BEGIN Input
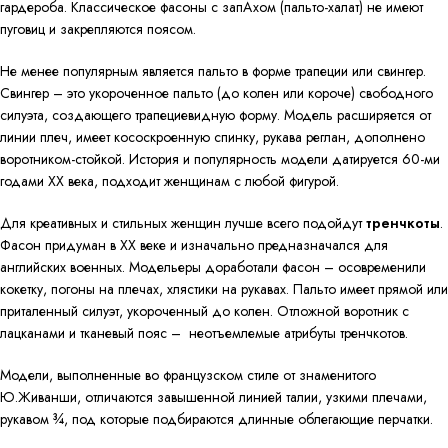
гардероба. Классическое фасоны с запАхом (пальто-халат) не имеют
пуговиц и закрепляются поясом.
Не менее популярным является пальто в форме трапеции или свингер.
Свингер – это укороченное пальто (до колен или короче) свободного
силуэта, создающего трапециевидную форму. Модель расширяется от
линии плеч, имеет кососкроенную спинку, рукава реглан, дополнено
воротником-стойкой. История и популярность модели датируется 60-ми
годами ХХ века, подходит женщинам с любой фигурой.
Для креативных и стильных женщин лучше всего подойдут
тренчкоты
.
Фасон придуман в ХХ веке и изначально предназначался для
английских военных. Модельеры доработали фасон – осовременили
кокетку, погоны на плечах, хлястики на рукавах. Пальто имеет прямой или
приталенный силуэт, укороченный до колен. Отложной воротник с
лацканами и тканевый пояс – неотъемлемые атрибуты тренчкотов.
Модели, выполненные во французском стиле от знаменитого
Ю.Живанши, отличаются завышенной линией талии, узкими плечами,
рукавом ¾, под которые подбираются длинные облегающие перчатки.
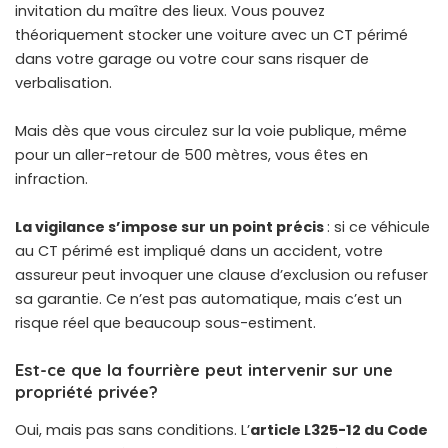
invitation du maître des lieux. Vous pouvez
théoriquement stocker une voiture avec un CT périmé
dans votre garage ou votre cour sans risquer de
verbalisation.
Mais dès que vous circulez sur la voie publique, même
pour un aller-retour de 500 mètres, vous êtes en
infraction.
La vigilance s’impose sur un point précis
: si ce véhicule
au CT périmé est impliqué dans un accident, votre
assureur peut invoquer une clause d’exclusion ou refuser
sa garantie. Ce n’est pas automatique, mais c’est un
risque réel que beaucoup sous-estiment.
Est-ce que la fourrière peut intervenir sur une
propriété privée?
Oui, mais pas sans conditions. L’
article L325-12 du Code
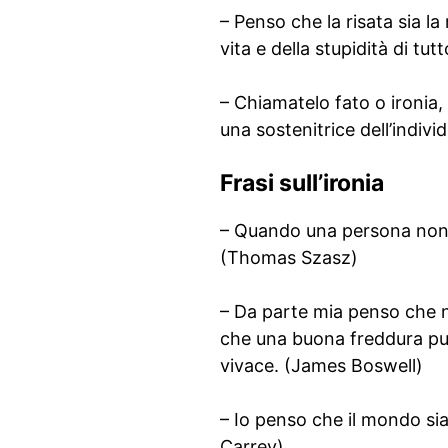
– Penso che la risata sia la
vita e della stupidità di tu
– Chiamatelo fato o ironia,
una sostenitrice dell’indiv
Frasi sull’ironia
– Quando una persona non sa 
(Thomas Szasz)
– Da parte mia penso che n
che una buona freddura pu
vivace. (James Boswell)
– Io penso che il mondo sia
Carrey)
END Input
The answer must be the lines from the one containing "vivace. (James Boswell)" through the last line of the records, copied exactly, with nothing else.

vivace. (James Boswell)
– Io penso che il mondo sia
Carrey)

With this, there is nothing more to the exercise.